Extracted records

============================================================

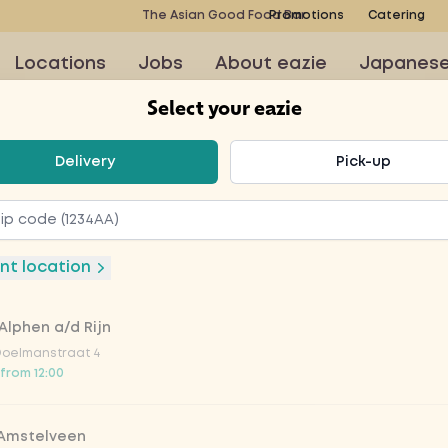
The Asian Good Food Bar
Promotions
Catering
Locations
Jobs
About eazie
Japanes
Select your eazie
t your eazie
Delivery
Pick-up
nt location
iches
Wok
Poké bowls
Soup
Kids meals
Alphen a/d Rijn
Doelmanstraat 4
 from 12:00
 Bites
 Amstelveen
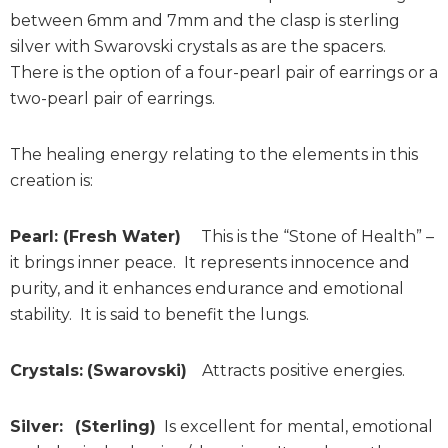
between 6mm and 7mm and the clasp is sterling
silver with Swarovski crystals as are the spacers.
There is the option of a four-pearl pair of earrings or a
two-pearl pair of earrings.
The healing energy relating to the elements in this
creation is:
Pearl: (Fresh Water)
This is the “Stone of Health” –
it brings inner peace. It represents innocence and
purity, and it enhances endurance and emotional
stability. It is said to benefit the lungs.
Crystals:
(Swarovski)
Attracts positive energies.
Silver:
(Sterling)
Is excellent for mental, emotional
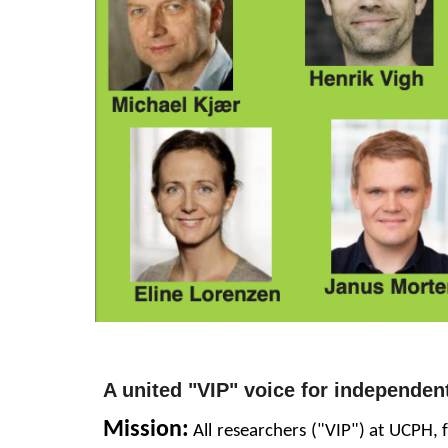
A united
"VIP"
voice for independen
Mission
:
All researchers ("VIP") at UCPH,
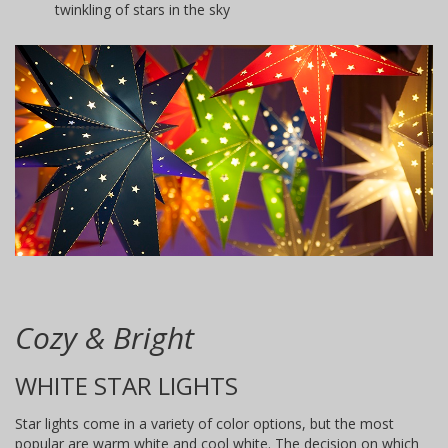
twinkling of stars in the sky
Cozy & Bright
WHITE STAR LIGHTS
Star lights come in a variety of color options, but the most
popular are warm white and cool white. The decision on which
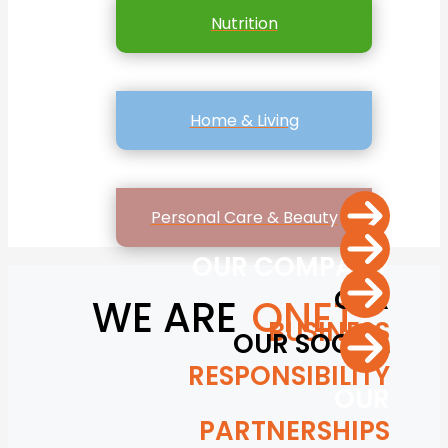
Nutrition
Home & Living
Personal Care & Beauty
OUR COMPANY
OUR
WE ARE
QNET
BUSINESS
OUR SOCIAL
RESPONSIBILITY
OUR
PARTNERSHIPS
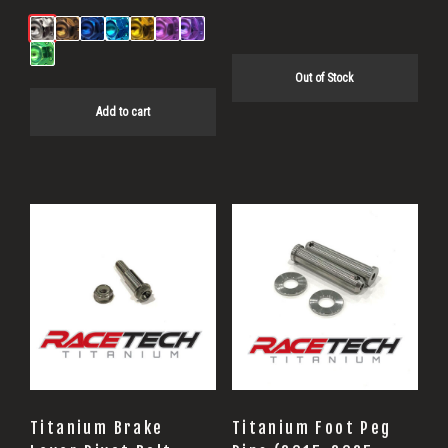
Out of Stock
Add to cart
Titanium Brake
Titanium Foot Peg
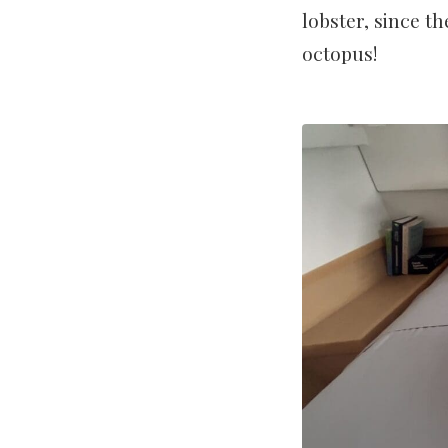
lobster, since th
octopus!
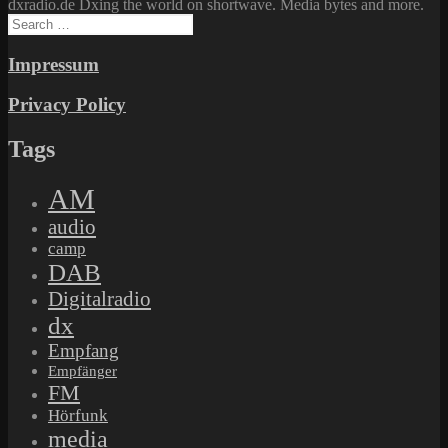
dxradio.de Dxing the world on shortwave. Media bytes and more.
Search
for:
Impressum
Privacy Policy
Tags
AM
audio
camp
DAB
Digitalradio
dx
Empfang
Empfänger
FM
Hörfunk
media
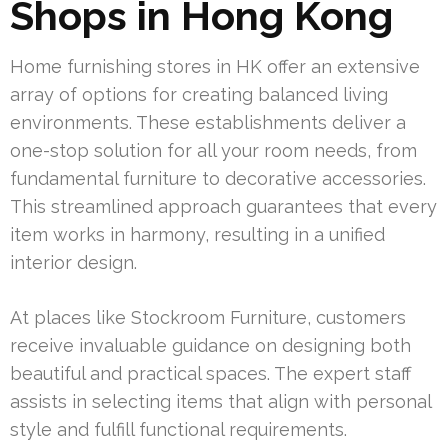
Shops in Hong Kong
Home furnishing stores in HK offer an extensive
array of options for creating balanced living
environments. These establishments deliver a
one-stop solution for all your room needs, from
fundamental furniture to decorative accessories.
This streamlined approach guarantees that every
item works in harmony, resulting in a unified
interior design.
At places like Stockroom Furniture, customers
receive invaluable guidance on designing both
beautiful and practical spaces. The expert staff
assists in selecting items that align with personal
style and fulfill functional requirements.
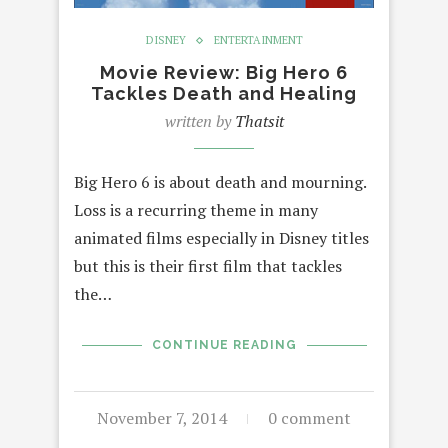
DISNEY
ENTERTAINMENT
Movie Review: Big Hero 6
Tackles Death and Healing
written by
Thatsit
Big Hero 6 is about death and mourning.
Loss is a recurring theme in many
animated films especially in Disney titles
but this is their first film that tackles
the…
CONTINUE READING
November 7, 2014
0 comment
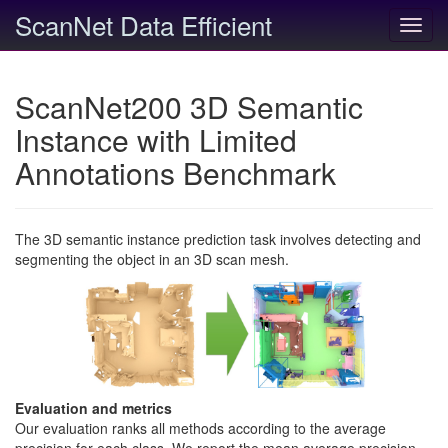
ScanNet Data Efficient
Toggl
navig
ScanNet200 3D Semantic
Instance with Limited
Annotations Benchmark
The 3D semantic instance prediction task involves detecting and
segmenting the object in an 3D scan mesh.
Evaluation and metrics
Our evaluation ranks all methods according to the average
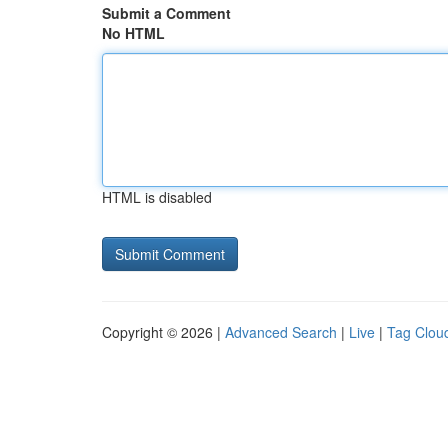
Submit a Comment
No HTML
HTML is disabled
Copyright © 2026 |
Advanced Search
|
Live
|
Tag Clou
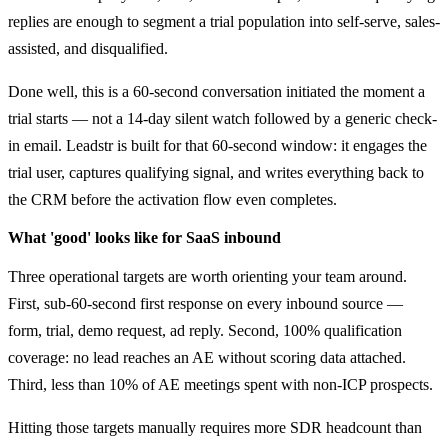
replies are enough to segment a trial population into self-serve, sales-
assisted, and disqualified.
Done well, this is a 60-second conversation initiated the moment a
trial starts — not a 14-day silent watch followed by a generic check-
in email. Leadstr is built for that 60-second window: it engages the
trial user, captures qualifying signal, and writes everything back to
the CRM before the activation flow even completes.
What 'good' looks like for SaaS inbound
Three operational targets are worth orienting your team around.
First, sub-60-second first response on every inbound source —
form, trial, demo request, ad reply. Second, 100% qualification
coverage: no lead reaches an AE without scoring data attached.
Third, less than 10% of AE meetings spent with non-ICP prospects.
Hitting those targets manually requires more SDR headcount than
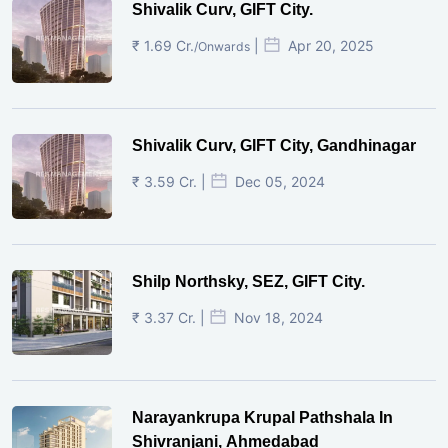
Shivalik Curv, GIFT City.
₹ 1.69 Cr.
|
Apr 20, 2025
/Onwards
Shivalik Curv, GIFT City, Gandhinagar
₹ 3.59 Cr. |
Dec 05, 2024
Shilp Northsky, SEZ, GIFT City.
₹ 3.37 Cr. |
Nov 18, 2024
Narayankrupa Krupal Pathshala In
Shivranjani, Ahmedabad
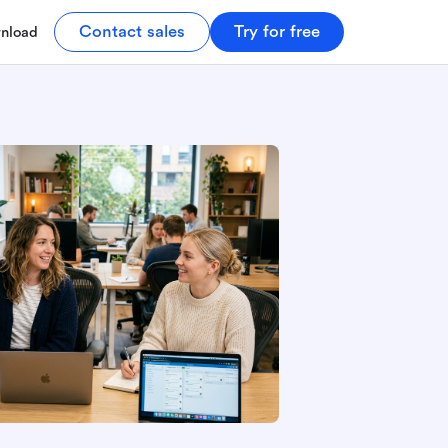
Contact sales
Try for free
nload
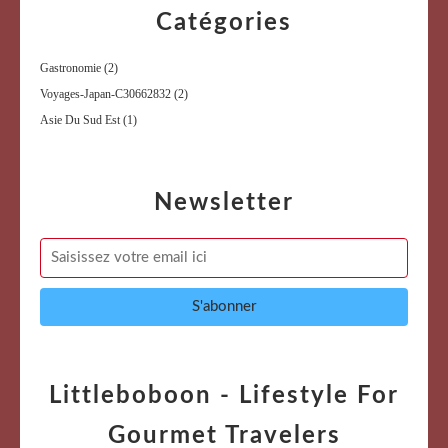
Catégories
Gastronomie
(2)
Voyages-Japan-C30662832
(2)
Asie Du Sud Est
(1)
Newsletter
Littleboboon - Lifestyle For
Gourmet Travelers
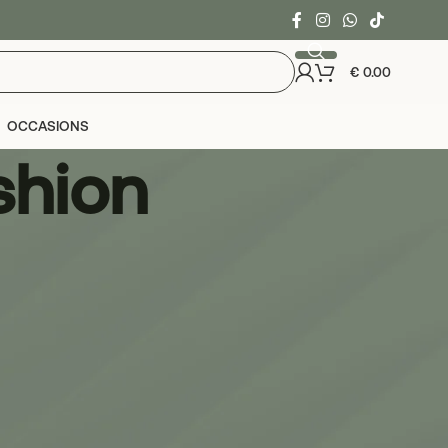
€
0.00
OCCASIONS
shion
24
36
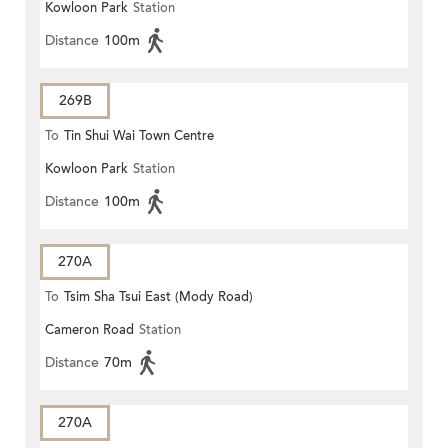
Kowloon Park
Station
Distance
100m
269B
To
Tin Shui Wai Town Centre
Kowloon Park
Station
Distance
100m
270A
To
Tsim Sha Tsui East (Mody Road)
Cameron Road
Station
Distance
70m
270A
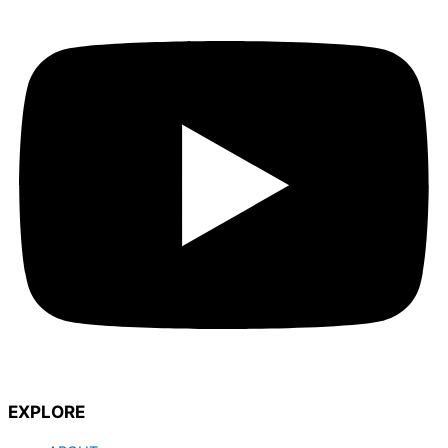
EXPLORE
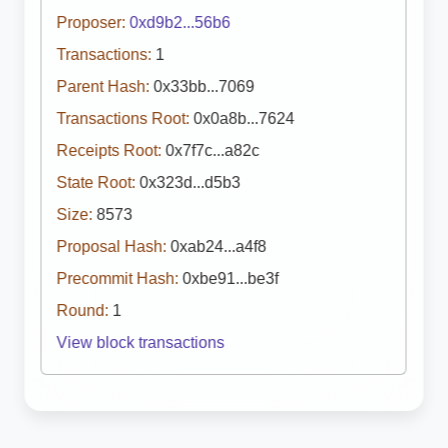
Proposer:
0xd9b2...56b6
Transactions:
1
Parent Hash:
0x33bb...7069
Transactions Root:
0x0a8b...7624
Receipts Root:
0x7f7c...a82c
State Root:
0x323d...d5b3
Size:
8573
Proposal Hash:
0xab24...a4f8
Precommit Hash:
0xbe91...be3f
Round:
1
View block transactions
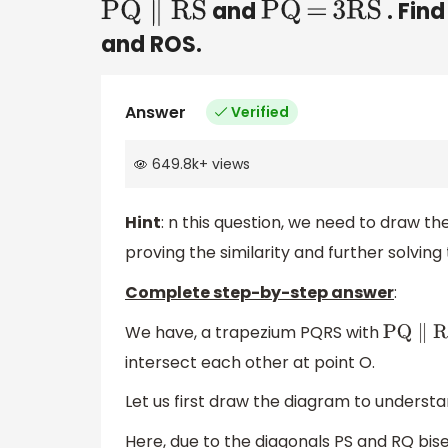
and
. Find
PQ
∥
RS
PQ
=
3RS
and ROS.
Answer
Verified
649.8k
+
views
Hint
: n this question, we need to draw the
proving the similarity and further solving 
Complete step-by-step answer
:
We have, a trapezium PQRS with
PQ
∥
RS
intersect each other at point O.
Let us first draw the diagram to understa
Here, due to the diagonals PS and RQ bis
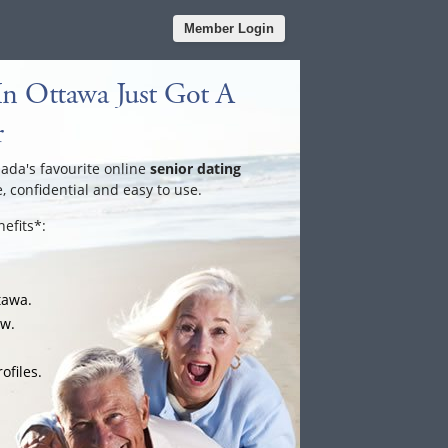
Member Login
In Ottawa Just Got A
r
nada's favourite online
senior dating
e, confidential and easy to use.
efits*:
tawa.
ow.
ofiles.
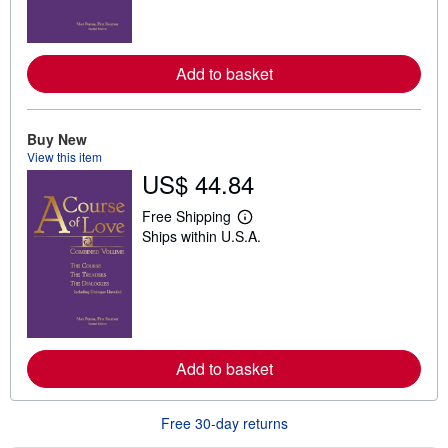
m
o
r
e
a
Add to basket
b
o
u
t
Buy New
s
h
View this item
i
US$ 44.84
p
p
Free Shipping
i
L
n
Ships within U.S.A.
e
g
a
r
r
a
n
t
m
e
o
s
r
e
a
Add to basket
b
o
u
t
Free 30-day returns
s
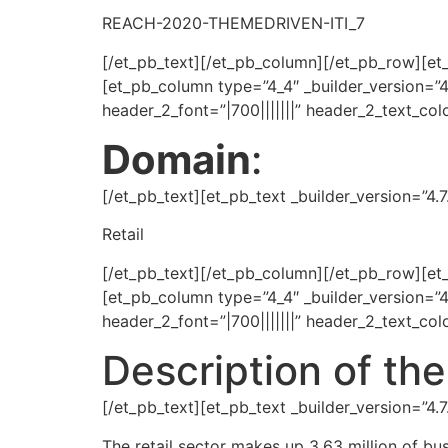
REACH-2020-THEMEDRIVEN-ITI_7
[/et_pb_text][/et_pb_column][/et_pb_row][et
[et_pb_column type=”4_4″ _builder_version=”4
header_2_font=”|700|||||||” header_2_text_co
Domain
:
[/et_pb_text][et_pb_text _builder_version=”4
Retail
[/et_pb_text][/et_pb_column][/et_pb_row][et
[et_pb_column type=”4_4″ _builder_version=”4
header_2_font=”|700|||||||” header_2_text_co
Description of t
[/et_pb_text][et_pb_text _builder_version=”4
The retail sector makes up 3.63 million of bus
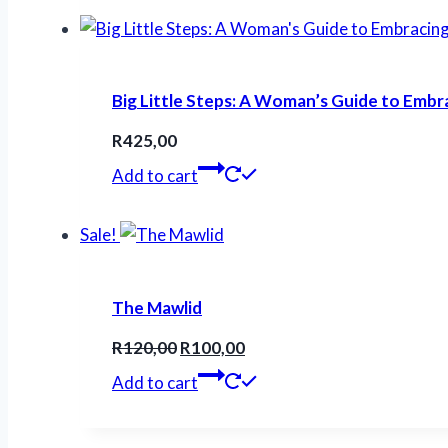
R200,00.
R160,00.
Big Little Steps: A Woman’s Guide to Embr
R
425,00
Add to cart
Sale!
The Mawlid
Original
Current
R
120,00
R
100,00
price
price
Add to cart
was:
is:
R120,00.
R100,00.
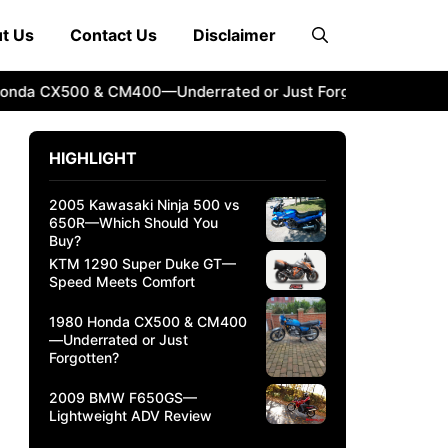
t Us
Contact Us
Disclaimer
 CX500 & CM400—Underrated or Just Forgotten?
2009 BM
HIGHLIGHT
2005 Kawasaki Ninja 500 vs
650R—Which Should You
Buy?
KTM 1290 Super Duke GT—
Speed Meets Comfort
1980 Honda CX500 & CM400
—Underrated or Just
Forgotten?
2009 BMW F650GS—
Lightweight ADV Review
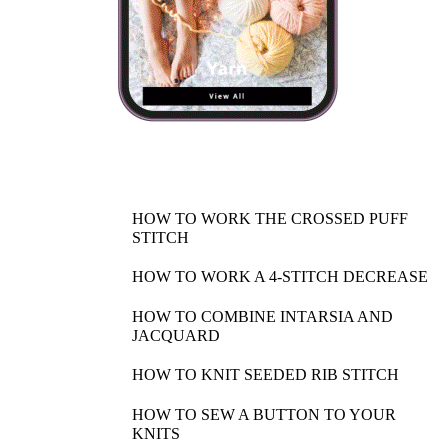
HOW TO WORK THE CROSSED PUFF
STITCH
HOW TO WORK A 4-STITCH DECREASE
HOW TO COMBINE INTARSIA AND
JACQUARD
HOW TO KNIT SEEDED RIB STITCH
HOW TO SEW A BUTTON TO YOUR
KNITS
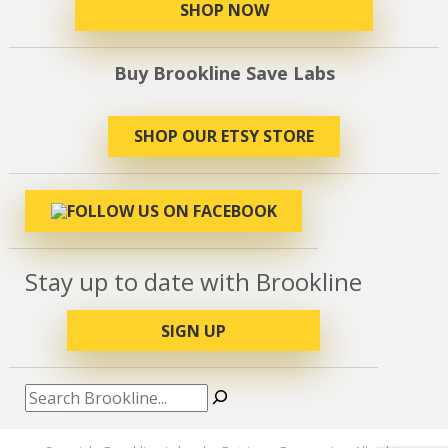
SHOP NOW
Buy Brookline Save Labs
SHOP OUR ETSY STORE
Stay up to date with Brookline
SIGN UP
Search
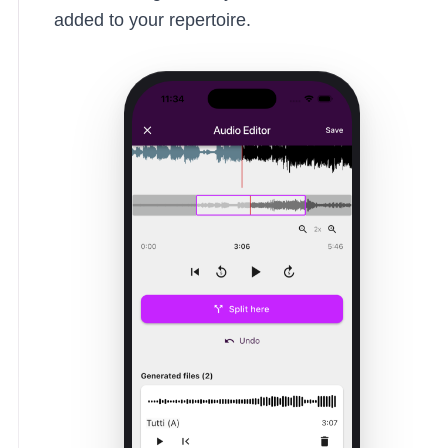
added to your repertoire.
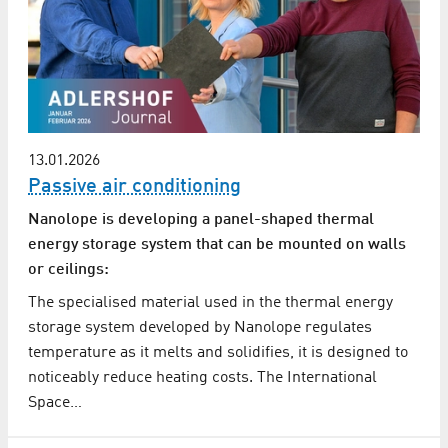
13.01.2026
Passive air conditioning
Nanolope is developing a panel-shaped thermal
energy storage system that can be mounted on walls
or ceilings:
The specialised material used in the thermal energy
storage system developed by Nanolope regulates
temperature as it melts and solidifies, it is designed to
noticeably reduce heating costs. The International
Space…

============================================================

Required action: Repeat only the stretch of data above that runs from the line with "ENTERTAINMENT" to the line with "The 3D semantic". Keep both end lines; exclude pictures.

Result of the exercise:
ENTERTAINMENT
Movie Review: Big Hero 6
Tackles Death and Healing
written by
Thatsit
Big Hero 6 is about death and mourning.
Loss is a recurring theme in many
animated films especially in Disney titles
but this is their first film that tackles
the…
CONTINUE READING
November 7, 2014
0 comment
ScanNet Data Efficient
Toggl
navig
ScanNet200 3D Semantic
Instance with Limited
Annotations Benchmark
The 3D semantic instance prediction task involves detecting and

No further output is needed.